Но про два последствия — личных и профессиональных — я могу сказать. Прежде всего, так сложно я никогда не работал. Я привык двигаться по понятным схемам внутри моего редакторского труда. Но неожиданно для себя я наткнулся на то, что трубы-то перебиты, что каналы искривлены. Несколько раз я вынужденно и предметно столкнулся в работе с разным майндсетом уехавших и оставшихся, с новым отчуждением.
С другой стороны, могу поделиться очень приватным опытом. В прошлом году я пару раз встречался с друзьями, ненадолго приезжавшими в Москву и уезжавшими из страны обратно. Это были веселые, привычные для нас встречи. Но после каждой я возвращался в абсолютно разрушенном состоянии. И я долго не мог понять, почему они на меня производят такое дикое, иррациональное действие.
Иванов: А сейчас можешь?
Ратгауз: Видимо, мне необходимо себе сознаться в том, что я был частью единого тела, которое я теперь ощущаю как ампутированное. Я человек достаточно асоциальный, но как глубоко, оказывается, я в это тело врос. И да, я примирился с эмиграцией, но каждая встреча буквально срывала бинты с этих ран, и они снова начинали кровоточить.
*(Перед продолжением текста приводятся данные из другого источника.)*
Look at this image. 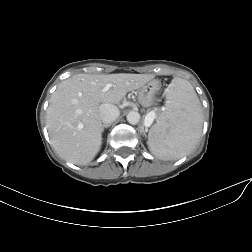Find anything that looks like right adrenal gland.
Returning a JSON list of instances; mask_svg holds the SVG:
<instances>
[{
    "mask_svg": "<svg viewBox=\"0 0 252 252\" xmlns=\"http://www.w3.org/2000/svg\"><path fill=\"white\" fill-rule=\"evenodd\" d=\"M110 126H111V124H104V125L102 126V131H104L105 128H108V127H110Z\"/></svg>",
    "mask_w": 252,
    "mask_h": 252,
    "instance_id": "2a0ac1e0",
    "label": "right adrenal gland"
}]
</instances>
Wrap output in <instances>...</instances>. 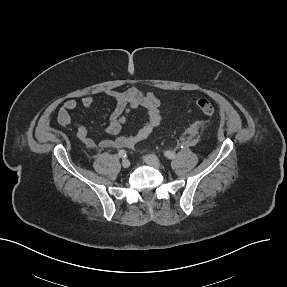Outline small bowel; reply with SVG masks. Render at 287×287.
Segmentation results:
<instances>
[{
	"mask_svg": "<svg viewBox=\"0 0 287 287\" xmlns=\"http://www.w3.org/2000/svg\"><path fill=\"white\" fill-rule=\"evenodd\" d=\"M105 94L115 100L116 106L110 115V123L106 128V133L112 138H106L97 142L88 134L87 128L75 121L71 112L74 111L78 103L75 99H68L58 111V121L63 127H72L76 131L77 139L87 148H132L137 143L148 138L162 121L161 104L158 97L151 92H142L135 87H130L124 91L109 89ZM94 98L87 95L82 98L81 104L85 109H90ZM136 108H142L147 114L144 125L134 134L127 136H117L127 120L129 112Z\"/></svg>",
	"mask_w": 287,
	"mask_h": 287,
	"instance_id": "small-bowel-1",
	"label": "small bowel"
}]
</instances>
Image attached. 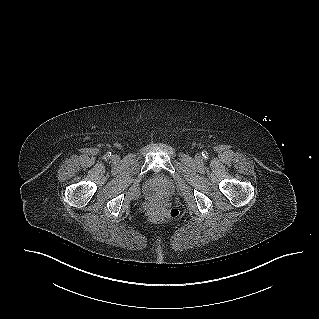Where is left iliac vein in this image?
<instances>
[{
	"instance_id": "obj_1",
	"label": "left iliac vein",
	"mask_w": 319,
	"mask_h": 319,
	"mask_svg": "<svg viewBox=\"0 0 319 319\" xmlns=\"http://www.w3.org/2000/svg\"><path fill=\"white\" fill-rule=\"evenodd\" d=\"M201 159H202V157H201L200 155H197V156H196V160H197V161H201Z\"/></svg>"
}]
</instances>
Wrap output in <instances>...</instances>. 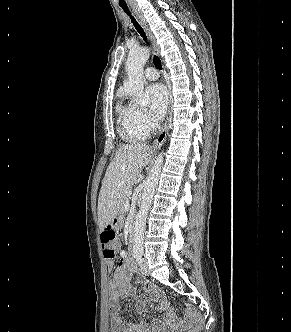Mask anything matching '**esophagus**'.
<instances>
[{"label":"esophagus","instance_id":"34e87169","mask_svg":"<svg viewBox=\"0 0 291 332\" xmlns=\"http://www.w3.org/2000/svg\"><path fill=\"white\" fill-rule=\"evenodd\" d=\"M132 7L142 25V27L144 28L145 32L147 33V35L150 39L154 52L156 53V55L160 56V47L157 44V41H156V38H155L153 32L151 31L150 27L148 26V24H147L145 18L143 17V15L141 14V12L139 10H137V8H135L133 5H132ZM167 86H168V93H169L168 113H167V117H166L163 129L160 132V134L158 135V137L155 139V141L153 143V147L162 146V144L164 143V141L166 139L167 132H168L169 121H170L171 114H172V97H171V87H170L169 82H167Z\"/></svg>","mask_w":291,"mask_h":332}]
</instances>
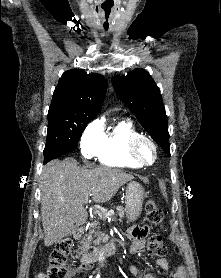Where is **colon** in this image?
Instances as JSON below:
<instances>
[{"mask_svg":"<svg viewBox=\"0 0 221 278\" xmlns=\"http://www.w3.org/2000/svg\"><path fill=\"white\" fill-rule=\"evenodd\" d=\"M146 222L149 226L160 227L164 221V213L161 208L150 199L145 204ZM72 249V241L63 239L57 243L49 257V267L45 272H38L35 278H67V259ZM147 250L150 254L160 256L166 252L162 237L158 234L151 235Z\"/></svg>","mask_w":221,"mask_h":278,"instance_id":"5ec220e1","label":"colon"}]
</instances>
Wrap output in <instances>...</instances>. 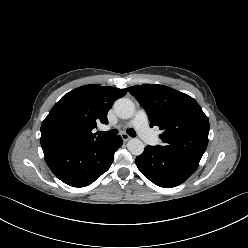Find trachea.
Returning <instances> with one entry per match:
<instances>
[{"mask_svg":"<svg viewBox=\"0 0 248 248\" xmlns=\"http://www.w3.org/2000/svg\"><path fill=\"white\" fill-rule=\"evenodd\" d=\"M100 134L103 136H115L118 134V131L116 129H111L106 132H100ZM127 134L130 135L131 137H136V132L133 129L127 130Z\"/></svg>","mask_w":248,"mask_h":248,"instance_id":"3493384b","label":"trachea"}]
</instances>
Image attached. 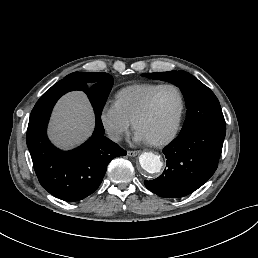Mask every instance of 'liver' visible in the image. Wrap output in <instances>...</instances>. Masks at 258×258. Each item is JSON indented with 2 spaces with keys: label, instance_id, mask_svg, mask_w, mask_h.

Мне кажется, эту тему обойти нельзя. И не в фейсбучном ключе, без тупой дихотомии — кто прав, кто виноват. А в смысле влияния эмиграции на вашу рабочую жизнь и ваше самоопределение. Существенная часть моего самоопределения — это разлука. Так ли это для вас?
Вахрамцева: Каждый загрустил сейчас как бы о своем. У меня после 24 февраля появилась новая идиотская функция: я — хранитель ключей уехавших друзей, а наша дача обрастает именными коробками с вещами.
Плунгян: Для меня это воспринимается, наверное, более легко. Собственно, я считаю, что люди, которые уехали, в некотором смысле перешли на новую работу.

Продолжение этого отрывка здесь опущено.